Abstract

The current paper considers the joint precoding and transmit antenna selection to reduce hardware cost, such as radio-frequency chains, associated with antennas in the downlink of multiuser multiple-input multiple-output systems with limited feedback. The joint precoding and transmit antenna selection algorithm requires an exhaustive search of all possible combinations and permutations to find the optimum solution at the transmitter, thus resulting in extremely high computational complexity. To reduce the computational load while still maximizing channel capacity, the cross-entropy (CE) method is adopted to determine the suboptimum solution. Compared with the conventional genetic algorithm and random search method, the CE method provides better performance under the same computational complexity, as shown by the simulation results.

1. Introduction

Studies have shown that the capacity of multiple-input multiple-output (MIMO) systems equipped with multiple antennas at both the transmitter and receiver sides increases almost linearly with the minimum number of transmit and receive antennas [1, 2]. Although systems employing a large number of transmit and receive antennas can improve their performance, two drawbacks are associated with such systems. First, the system requires the same number of radio-frequency (RF) chains as the antennas used, which typically increase the complexity and cost of system hardware. Second, in a multiuser scenario, a base station (BS) communicates simultaneously with several cochannel users in the same frequency and time slots, thereby degrading system performance [3].

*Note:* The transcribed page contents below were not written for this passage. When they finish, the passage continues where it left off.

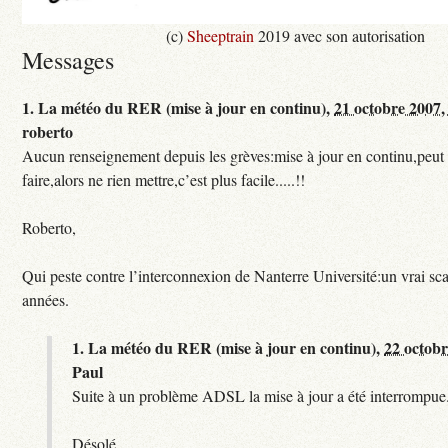
(c)
Sheeptrain
2019 avec son autorisation
Messages
1.
La météo du RER (mise à jour en continu),
21 octobre 2007,
roberto
Aucun renseignement depuis les grèves:mise à jour en continu,peut e
faire,alors ne rien mettre,c’est plus facile.....!!
Roberto,
Qui peste contre l’interconnexion de Nanterre Université:un vrai sc
années.
1.
La météo du RER (mise à jour en continu),
22 octobr
Paul
Suite à un problème ADSL la mise à jour a été interrompue.
Désolé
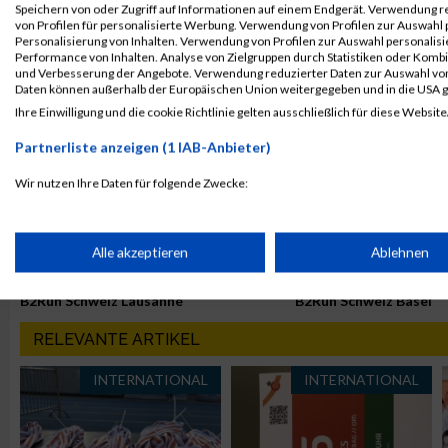
Speichern von oder Zugriff auf Informationen auf einem Endgerät. Verwendung r
von Profilen für personalisierte Werbung. Verwendung von Profilen zur Auswahl p
23. Juni 2023
21. Juni 2023
Personalisierung von Inhalten. Verwendung von Profilen zur Auswahl personalis
B2Run Schweiz Basel
B2Run Schweiz Bern
Performance von Inhalten. Analyse von Zielgruppen durch Statistiken oder Komb
Ergebnisse
Ergebnisse
und Verbesserung der Angebote. Verwendung reduzierter Daten zur Auswahl von
Daten können außerhalb der Europäischen Union weitergegeben und in die USA 
5. Juni 2023
31. Mai 2023
Ihre Einwilligung und die cookie Richtlinie gelten ausschließlich für diese Website
B2Run Schweiz St. Gallen
B2Run Schweiz Lausan
Partnerliste anzeigen (1 IAB-Anbieter)
Ergebnisse
Ergebnisse
Wir nutzen Ihre Daten für folgende Zwecke:
PASSENDE VERANSTALTUNGEN
IAB-Verarbeitungszwecke:
8. Juni 2026
3. Juni 2026
B2Run Schweiz St. Gallen
B2Run Schweiz Zürich
Speichern von oder Zugriff auf Informationen auf einem Endge
Alle akzeptieren
Ablehnen
11. Mai 2026
8. Mai 2026
B2Run Schweiz Lausanne
B2Run Schweiz Basel
Verwendung reduzierter Daten zur Auswahl von Werbeanzeige
RELEVANTE ARTIKEL
Erstellung von Profilen für personalisierte Werbung
INTERNATIONAL
INTERNATIONAL
Verwendung von Profilen zur Auswahl personalisierter Werbun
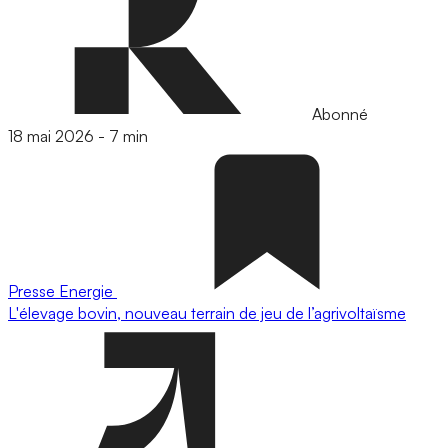
Abonné
18 mai 2026
-
7 min
Presse
Energie
L'élevage bovin, nouveau terrain de jeu de l’agrivoltaïsme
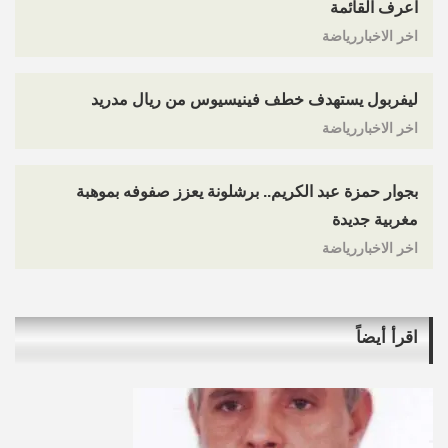
اعرف القائمة
اخر الاخباررياضة
ليفربول يستهدف خطف فينيسيوس من ريال مدريد
اخر الاخباررياضة
بجوار حمزة عبد الكريم.. برشلونة يعزز صفوفه بموهبة
مغربية جديدة
اخر الاخباررياضة
اقرأ أيضاً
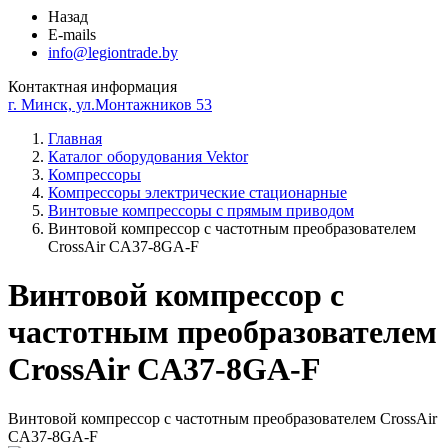
Назад
E-mails
info@legiontrade.by
Контактная информация
г. Минск, ул.Монтажников 53
Главная
Каталог оборудования Vektor
Компрессоры
Компрессоры электрические стационарные
Винтовые компрессоры с прямым приводом
Винтовой компрессор с частотным преобразователем
CrossAir CA37-8GA-F
Винтовой компрессор с
частотным преобразователем
CrossAir CA37-8GA-F
Винтовой компрессор с частотным преобразователем CrossAir
CA37-8GA-F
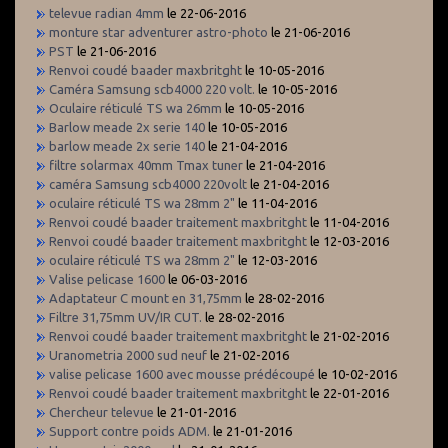
televue radian 4mm
le 22-06-2016
monture star adventurer astro-photo
le 21-06-2016
PST
le 21-06-2016
Renvoi coudé baader maxbritght
le 10-05-2016
Caméra Samsung scb4000 220 volt.
le 10-05-2016
Oculaire réticulé TS wa 26mm
le 10-05-2016
Barlow meade 2x serie 140
le 10-05-2016
barlow meade 2x serie 140
le 21-04-2016
filtre solarmax 40mm Tmax tuner
le 21-04-2016
caméra Samsung scb4000 220volt
le 21-04-2016
oculaire réticulé TS wa 28mm 2"
le 11-04-2016
Renvoi coudé baader traitement maxbritght
le 11-04-2016
Renvoi coudé baader traitement maxbritght
le 12-03-2016
oculaire réticulé TS wa 28mm 2"
le 12-03-2016
Valise pelicase 1600
le 06-03-2016
Adaptateur C mount en 31,75mm
le 28-02-2016
Filtre 31,75mm UV/IR CUT.
le 28-02-2016
Renvoi coudé baader traitement maxbritght
le 21-02-2016
Uranometria 2000 sud neuf
le 21-02-2016
valise pelicase 1600 avec mousse prédécoupé
le 10-02-2016
Renvoi coudé baader traitement maxbritght
le 22-01-2016
Chercheur televue
le 21-01-2016
Support contre poids ADM.
le 21-01-2016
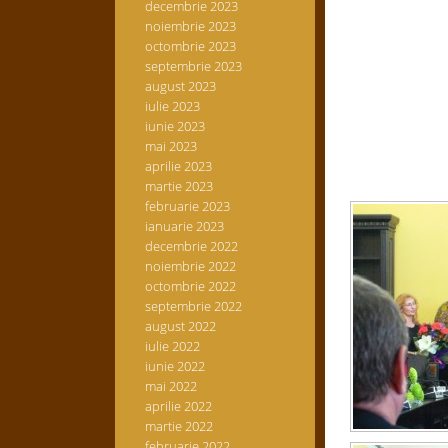
decembrie 2023
noiembrie 2023
octombrie 2023
septembrie 2023
august 2023
iulie 2023
iunie 2023
mai 2023
aprilie 2023
martie 2023
februarie 2023
ianuarie 2023
decembrie 2022
noiembrie 2022
octombrie 2022
septembrie 2022
august 2022
iulie 2022
iunie 2022
mai 2022
aprilie 2022
martie 2022
februarie 2022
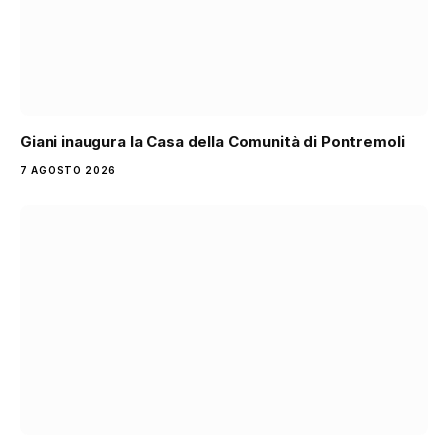
Giani inaugura la Casa della Comunità di Pontremoli
7 AGOSTO 2026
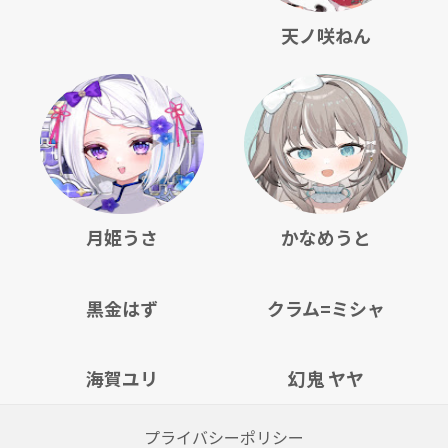
天ノ咲ねん
月姫うさ
かなめうと
黒金はず
クラム=ミシャ
海賀ユリ
幻鬼 ヤヤ
プライバシーポリシー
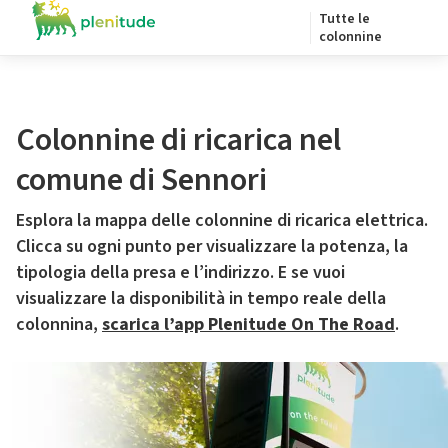
Tutte le
colonnine
Colonnine di ricarica nel
comune di Sennori
Esplora la mappa delle colonnine di ricarica elettrica.
Clicca su ogni punto per visualizzare la potenza, la
tipologia della presa e l’indirizzo. E se vuoi
visualizzare la disponibilità in tempo reale della
colonnina,
scarica l’app Plenitude On The Road
.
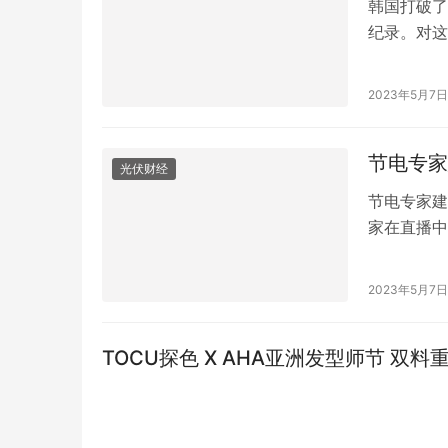
韩国打破了
纪录。对这
个没意愿去
因为根据韩
2023年5月7日
但很不幸，
国人自己的
节电专家
光伏财经
节电专家建
家在直播中
主题不是节
他还是“养
2023年5月7日
灯睡觉，不
一部分电量
TOCU探色 X AHA亚洲发型师节 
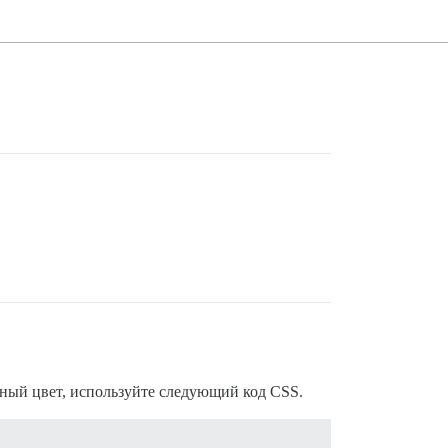
нный цвет, используйте следующий код CSS.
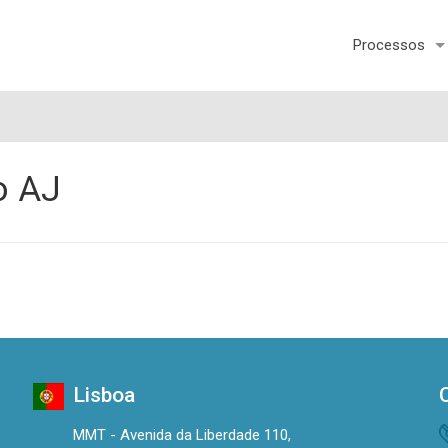
Processos
o AJ
Lisboa
MMT - Avenida da Liberdade 110,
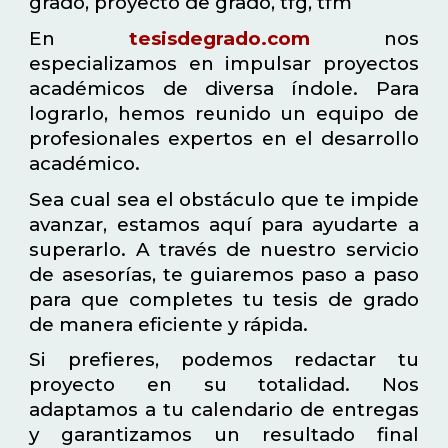
grado, proyecto de grado, tfg, tfm
En
tesisdegrado.com
nos
especializamos en impulsar proyectos
académicos de diversa índole. Para
lograrlo, hemos reunido un equipo de
profesionales expertos en el desarrollo
académico.
Sea cual sea el obstáculo que te impide
avanzar, estamos aquí para ayudarte a
superarlo. A través de nuestro servicio
de asesorías, te guiaremos paso a paso
para que completes tu tesis de grado
de manera eficiente y rápida.
Si prefieres, podemos redactar tu
proyecto en su totalidad. Nos
adaptamos a tu calendario de entregas
y garantizamos un resultado final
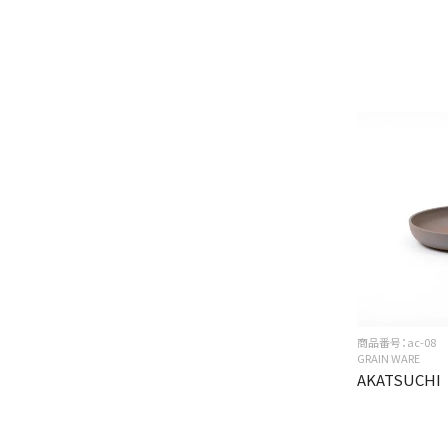
商品番号：ac-08
GRAIN WARE
AKATSUCHI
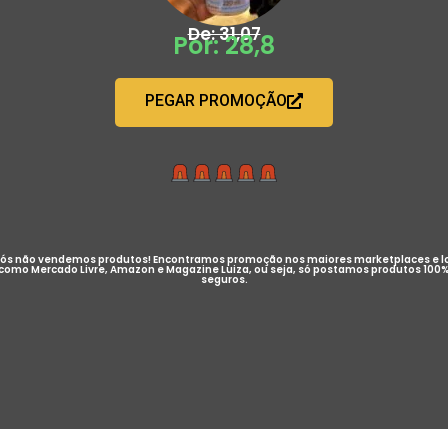
De: 31,07
Por: 28,8
PEGAR PROMOÇÃO
ós não vendemos produtos! Encontramos promoção nos maiores marketplaces e l
como Mercado Livre, Amazon e Magazine Luiza, ou seja, só postamos produtos 100
seguros.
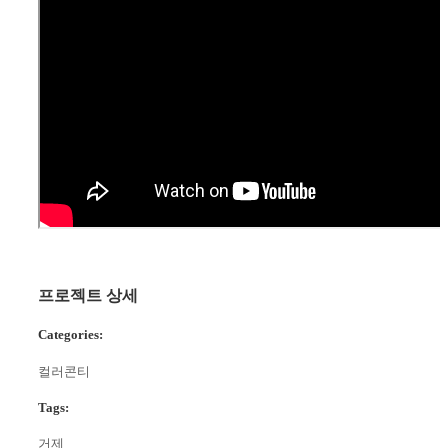
프로젝트 상세
Categories:
컬러콘티
Tags:
거제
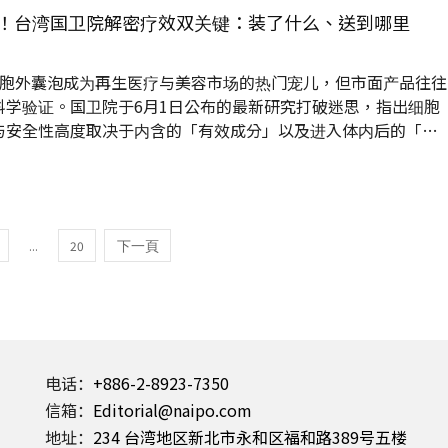
客体 须在九国相关对应案，挑出要参加ASPEC+的申请案。 所
！台湾国卫院解密疗效双关键：装了什么、送到哪里
选AMS对应案须符合下述要件 优先权主张关系：...
细胞外囊泡成为再生医疗与美容市场的热门宠儿，但市面产品往往
科学验证。国卫院于6月1日公布的最新研究打破迷思，指出细胞
与安全性高度取决于内含的「有效成分」以及进入体内后的「分
...
20
电话：
+886-2-8923-7350
信箱：
Editorial@naipo.com
地址：
234 台湾地区新北市永和区福和路389号五楼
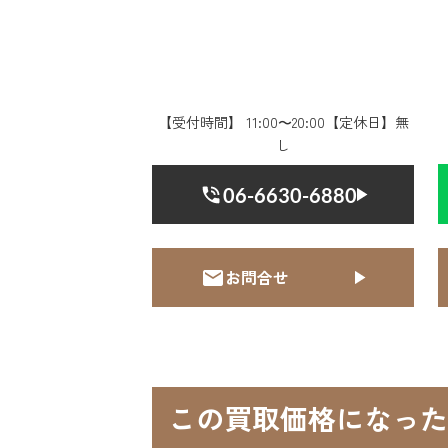
【受付時間】 11:00〜20:00【定休日】無
し
06-6630-6880
お問合せ
この買取価格になった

A promising solution to reduce the hardware complexity of RF chains is the concept of antenna selection scheme [4, 5], in which only the best subset of antennas is used, whereas the remaining antennas are not employed, thus reducing the number of required RF chains. Although antenna selection schemes have the potential to lower the hardware cost while retaining many diversity benefits of a MIMO system, they pose a new challenge to the optimal antenna selection, which requires an exhaustive search (ES) of all candidate combinations to achieve the best system performance. As a result, the computational load required for such optimal selection grows exponentially with the total number of antennas available. To reduce computational complexity, several suboptimal algorithms for antenna selection have recently been proposed, a summary of which can be found in [4, 5].

To mitigate multiuser cochannel interference in a multiuser MIMO (MU-MIMO) scenario, transmit precoding is usually employed to achieve higher channel capacity [6]. However, transmit precoding generally requires accurate channel state information (CSI) at the transmitter, thus necessitating a huge amount of feedback from receivers. Unfortunately, the feedback rate is usually small in a practical MIMO system. Moreover, the precoding optimization problem is shown to be nondeterministic polynomial-time hard (NP-hard) [79]. To address these issues in a practical way, limited feedback is commonly used to convey the CSI to the transmitter. In addition, rather than directly sending the quantized version of the estimated CSI at the receiver back to the transmitter, a predetermined finite set of precoding vectors, referred to as the “codebook,” is selected based on predefined criteria and is fed back to the transmitter. As both the transmitter and the receiver know the codebook, only the index of the selected code word is delivered to the transmitter, reducing the feedback rate.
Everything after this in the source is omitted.